Murray is a man of few words, defined by his steely glare. Fans, some media members and people associated with the team might find him to be aloof. Others admire his passion and energy as he appears to be a man with a mission and focused solely on his job, and that is to return the Sabres to the playoffs and bring back realistic visions of a Stanley Cup run.

Just go back to the 2016 NHL Draft, events which are often memorialized with long winded speeches and blusters of platitudes. When Buffalo, scheduled to pick second that year (Edmonton won the lottery and chose Conor McDavid ahead of the Sabres), got its turn to pick, Murray marched up to the dais and uttered these words: “Buffalo selects Jack Eichel”. That’s it. That’s all.

Piece by piece, Murray is dismantling the team he inherited from the departed Darcy Regier, and for better or for worse, has to wear the results. Unlike his predecessor, he has made trades. And then some. His first splash was to get Hudson Fasching and Nicholas Deslauriers from the Los Angeles Kings. He trades away Matt Moulson and then reacquires him in free agency. The blockbuster, happening in 2015, was with Winnipeg, where the team shipped away Tyler Myers and Drew Stafford for Evander Kane and Zach Bogosian. Three months later, here comes Ryan O’Reilly and Jamie McGinn from the Colorado Avalanche. Mark Pysyk is traded for Dimitri Kulikov. Kyle Okposo arrives via free agency.  Then add your three first round draft picks, Sam Reinhart, Jack Eichel and Alex Nylander, now playing for Rochester.

Goaltenders? Ryan Miller was gone a month after his arrival. We briefly saw Jaroslav Halak in practice. Michal Neuvirth. Jason Kasdorf. Anders Nilsson. But the guy who Murray is counting on is clearly Robin Lehner, acquired from Ottawa and who missed a good part of last season due to his own injury suffered at last season’s opening night.

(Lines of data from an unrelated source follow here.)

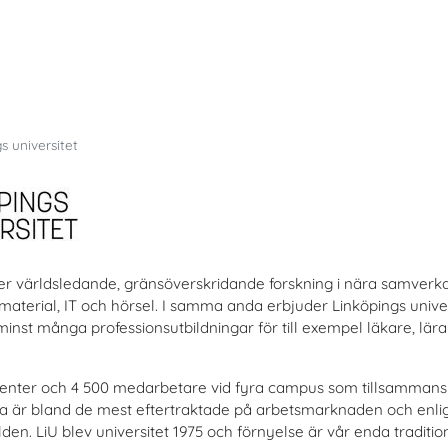
s universitet
ver världsledande, gränsöverskridande forskning i nära samverk
terial, IT och hörsel. I samma anda erbjuder Linköpings universit
 minst många professionsutbildningar för till exempel läkare, lär
udenter och 4 500 medarbetare vid fyra campus som tillsammans
a är bland de mest eftertraktade på arbetsmarknaden och enligt
lden. LiU blev universitet 1975 och förnyelse är vår enda traditio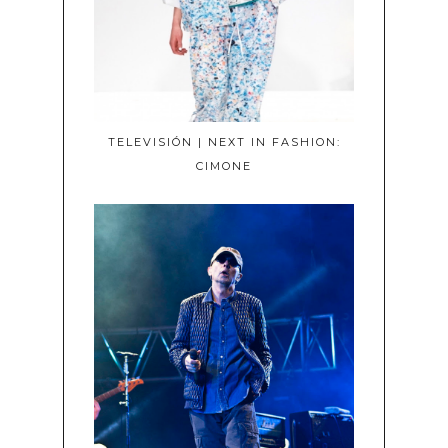
TELEVISIÓN | NEXT IN FASHION:
CIMONE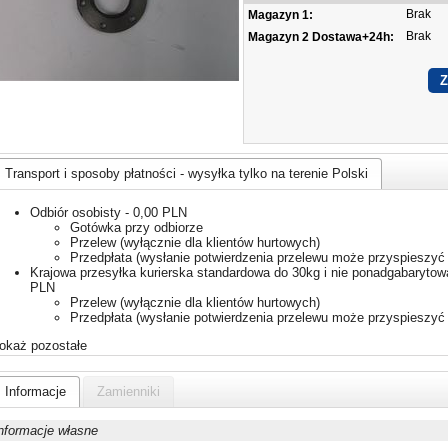
Brak
Magazyn 1:
Brak
Magazyn 2 Dostawa+24h:
Transport i sposoby płatności - wysyłka tylko na terenie Polski
Odbiór osobisty - 0,00 PLN
Gotówka przy odbiorze
Przelew (wyłącznie dla klientów hurtowych)
Przedpłata (wysłanie potwierdzenia przelewu może przyspieszyć 
Krajowa przesyłka kurierska standardowa do 30kg i nie ponadgabarytowa
PLN
Przelew (wyłącznie dla klientów hurtowych)
Przedpłata (wysłanie potwierdzenia przelewu może przyspieszyć 
okaż pozostałe
Informacje
Zamienniki
nformacje własne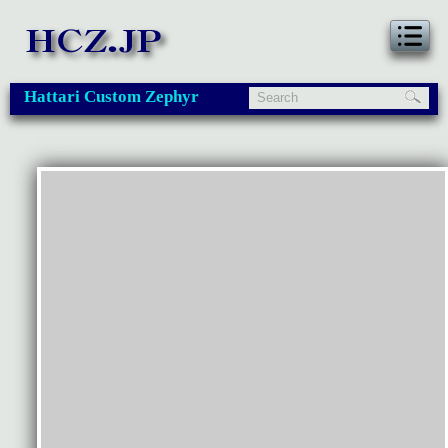
Hattari Custom Zephyr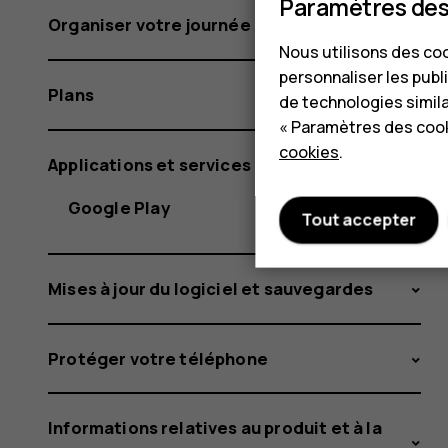
Paramètres des
Organiser votre journée
Nous utilisons des coo
personnaliser les publi
Plans
de technologies simil
« Paramètres des cook
cookies
.
Applications et services
Google Play
Tout accepter
Mises à jour du logiciel et sauvegardes
Protéger votre téléphone
Informations relatives au produit et à la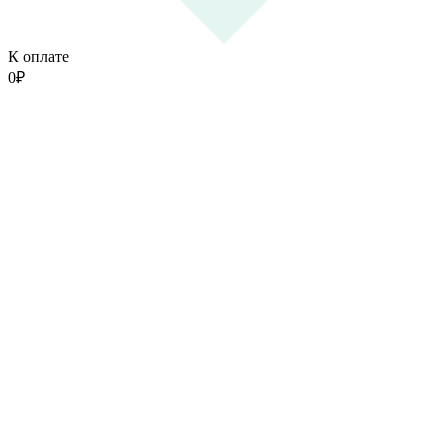
К оплате
0
₽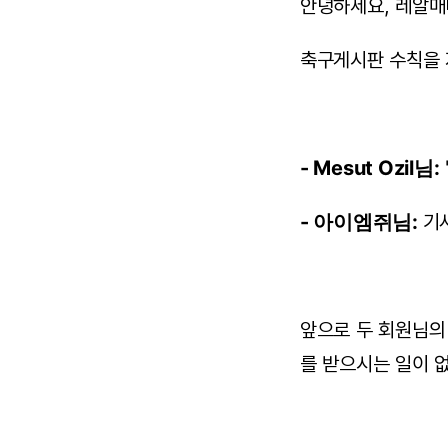
안녕하세요, 레알매
축구게시판 수칙을 
- Mesut Ozil님:
- 아이엠쥐님:
기
앞으로 두 회원님의
를 받으시는 일이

To this day, Murray will deny that the tear down and rebuilding of the team in his image had anything to do with deliberate tanking. At his first end of year press conference a couple years back, Murray emphatically stated, “When you tear it down, it doesn’t happen overnight. I don’t buy into five year rebuilds. I could sit here and say it’s a seven year rebuild and get ten years out of it. But that’s not reality and not what I want anyway. I want to rebuild properly, and that takes time. But it doesn’t have to take years.”

After a five year absence from the Stanley Cup playoffs, expectations are white hot in Sabres’ Hockey Heaven that there will be meaningful hockey played in Buffalo in later April and into May once again. But already, those expectations are being tempered by the spate of injuries, especially the loss of Eichel, and the team’s mediocre start. The good news was that the Sabres handed the red hot Edmonton Oilers their only loss to date, on their home ice in their shiny new arena no less. On the other hand, everyone is casting a wary eye on Toronto, where their generational player, Auston Mathews, scored four goals in their game on opening night. The Sabres have pretty much owned Toronto during the past two decades.

For sure, these next two months will be challenging for the team as they battle through the injuries and try to remain in contention. And what goes with the territory… win or lose, the General Manager has to wear those results. Murray knows that goes with the job. Just don’t expect him to elaborate too much on his burden.

TARO SEZ…

Rest in Peace… Larry, the Peanut Man.